Pluto: To Catch an Icy King


  • Author: Patrick Rhodes
  • Date: 27 Jul 2015
  • Copyright: All graphs and artwork created by Patrick Rhodes, images of Pluto appear courtesy of NASA

Sly as a fox, it is. Mysterious and diminutive, it has eluded us for decades. Despite what we've learned about Pluto, constant debate continues to rage over its classification. From the moment it was discovered, astronomers have bickered over this icy body and its place in our solar system. Was it Planet X? Is it a planet at all? Did it really 'have it coming'? We've all longed to know more about this categorization-resistant body which has stirred up so much controversy in news and astronomy circles alike. How did we get so riled up about an icy rock so far distant? To understand that, we must start at the beginning.

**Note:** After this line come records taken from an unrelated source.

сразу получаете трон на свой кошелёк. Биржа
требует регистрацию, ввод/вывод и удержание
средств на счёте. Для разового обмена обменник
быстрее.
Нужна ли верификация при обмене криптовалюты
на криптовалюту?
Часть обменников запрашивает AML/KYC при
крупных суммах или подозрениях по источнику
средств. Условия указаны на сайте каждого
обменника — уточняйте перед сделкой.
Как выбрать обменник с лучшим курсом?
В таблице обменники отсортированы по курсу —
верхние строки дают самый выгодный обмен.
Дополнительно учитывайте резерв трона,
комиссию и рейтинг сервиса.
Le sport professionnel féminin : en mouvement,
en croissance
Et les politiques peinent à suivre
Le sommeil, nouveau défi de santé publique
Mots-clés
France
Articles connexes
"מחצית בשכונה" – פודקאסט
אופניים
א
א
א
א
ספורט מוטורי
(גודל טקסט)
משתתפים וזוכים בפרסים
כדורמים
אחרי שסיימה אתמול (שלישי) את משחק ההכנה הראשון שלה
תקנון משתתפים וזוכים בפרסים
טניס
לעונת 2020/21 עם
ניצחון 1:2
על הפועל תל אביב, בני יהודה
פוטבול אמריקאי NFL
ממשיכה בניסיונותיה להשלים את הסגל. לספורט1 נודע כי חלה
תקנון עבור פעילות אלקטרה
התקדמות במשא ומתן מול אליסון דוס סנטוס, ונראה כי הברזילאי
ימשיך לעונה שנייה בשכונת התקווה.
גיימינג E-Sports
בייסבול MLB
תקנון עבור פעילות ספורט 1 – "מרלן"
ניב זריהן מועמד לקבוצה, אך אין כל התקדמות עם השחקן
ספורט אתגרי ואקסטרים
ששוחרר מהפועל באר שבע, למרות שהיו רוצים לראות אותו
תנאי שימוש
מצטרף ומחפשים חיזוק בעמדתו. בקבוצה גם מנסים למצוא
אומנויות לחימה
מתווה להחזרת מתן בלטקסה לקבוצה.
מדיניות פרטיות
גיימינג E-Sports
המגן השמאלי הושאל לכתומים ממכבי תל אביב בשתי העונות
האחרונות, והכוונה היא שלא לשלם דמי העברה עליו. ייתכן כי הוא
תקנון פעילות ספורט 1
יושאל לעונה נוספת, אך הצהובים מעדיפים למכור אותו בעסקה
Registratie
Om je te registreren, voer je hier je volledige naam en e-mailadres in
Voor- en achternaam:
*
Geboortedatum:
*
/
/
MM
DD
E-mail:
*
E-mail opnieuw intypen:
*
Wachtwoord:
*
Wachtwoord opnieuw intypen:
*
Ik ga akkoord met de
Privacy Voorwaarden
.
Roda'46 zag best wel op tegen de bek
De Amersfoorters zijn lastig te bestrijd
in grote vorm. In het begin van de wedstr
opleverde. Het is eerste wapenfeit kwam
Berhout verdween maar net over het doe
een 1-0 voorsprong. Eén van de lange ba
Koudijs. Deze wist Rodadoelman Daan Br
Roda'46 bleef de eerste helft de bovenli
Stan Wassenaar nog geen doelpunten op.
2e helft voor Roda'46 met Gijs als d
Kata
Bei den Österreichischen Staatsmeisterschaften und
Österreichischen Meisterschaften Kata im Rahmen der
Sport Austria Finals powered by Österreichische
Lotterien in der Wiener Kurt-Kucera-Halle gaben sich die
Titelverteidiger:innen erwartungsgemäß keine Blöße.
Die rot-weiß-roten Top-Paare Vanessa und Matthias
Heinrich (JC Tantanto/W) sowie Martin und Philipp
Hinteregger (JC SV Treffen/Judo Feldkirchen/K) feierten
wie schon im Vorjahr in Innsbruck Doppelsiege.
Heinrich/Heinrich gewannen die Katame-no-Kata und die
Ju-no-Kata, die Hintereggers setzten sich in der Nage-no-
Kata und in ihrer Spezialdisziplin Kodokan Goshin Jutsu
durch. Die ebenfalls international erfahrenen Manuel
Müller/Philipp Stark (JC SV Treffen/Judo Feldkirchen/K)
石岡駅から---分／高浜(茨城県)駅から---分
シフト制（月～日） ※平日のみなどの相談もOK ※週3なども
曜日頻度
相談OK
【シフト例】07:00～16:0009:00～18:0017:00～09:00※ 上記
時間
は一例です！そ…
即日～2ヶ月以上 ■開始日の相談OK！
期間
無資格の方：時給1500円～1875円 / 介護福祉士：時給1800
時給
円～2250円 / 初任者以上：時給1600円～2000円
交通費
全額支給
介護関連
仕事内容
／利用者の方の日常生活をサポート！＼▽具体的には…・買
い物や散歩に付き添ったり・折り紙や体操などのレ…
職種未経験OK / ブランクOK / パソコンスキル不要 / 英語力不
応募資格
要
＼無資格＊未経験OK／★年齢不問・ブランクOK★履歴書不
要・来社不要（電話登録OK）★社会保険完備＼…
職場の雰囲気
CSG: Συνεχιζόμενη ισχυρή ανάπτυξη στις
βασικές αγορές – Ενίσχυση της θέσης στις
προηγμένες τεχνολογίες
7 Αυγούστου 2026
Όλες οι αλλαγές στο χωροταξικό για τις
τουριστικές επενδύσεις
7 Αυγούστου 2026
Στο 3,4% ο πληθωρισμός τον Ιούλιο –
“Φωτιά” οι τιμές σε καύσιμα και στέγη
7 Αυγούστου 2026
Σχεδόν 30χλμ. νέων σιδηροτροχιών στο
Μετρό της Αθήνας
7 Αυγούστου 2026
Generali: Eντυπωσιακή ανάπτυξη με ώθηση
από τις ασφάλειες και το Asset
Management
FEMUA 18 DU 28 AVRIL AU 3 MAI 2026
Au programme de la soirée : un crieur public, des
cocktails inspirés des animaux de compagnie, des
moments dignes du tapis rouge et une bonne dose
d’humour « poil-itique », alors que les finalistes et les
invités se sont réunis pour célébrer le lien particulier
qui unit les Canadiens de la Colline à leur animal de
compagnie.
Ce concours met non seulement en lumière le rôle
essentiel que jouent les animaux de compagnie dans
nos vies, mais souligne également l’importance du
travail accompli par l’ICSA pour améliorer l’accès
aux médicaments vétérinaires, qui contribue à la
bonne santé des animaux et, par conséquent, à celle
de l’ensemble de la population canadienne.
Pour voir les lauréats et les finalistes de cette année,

thumbnail image: Pluto: To Catch an Icy King

Planet X

Before there was Pluto, there was Planet X.

Allow me to set the scene for you: It is the mid-1800s in Europe and North America. People are migrating to cities en masse, lured by the economics of the Industrial Revolution. As the number of mechanical monstrosities increase, so too does the pace of scientific discovery. Charles Darwin has just published The Origin of Species (original full title and certified mouthful: "On the Origin of Species by Means of Natural Selection, or the Preservation of Favoured Races in the Struggle for Life") which inflames the science-vs-religion debate. The planet Neptune is discovered. This, coupled with Uranus' prior discovery in the late 1700s raises the possibility that more, undiscovered worlds exist in our solar system.

Neptune was actually seen by Galileo two hundred years before its official 'discovery[1]'.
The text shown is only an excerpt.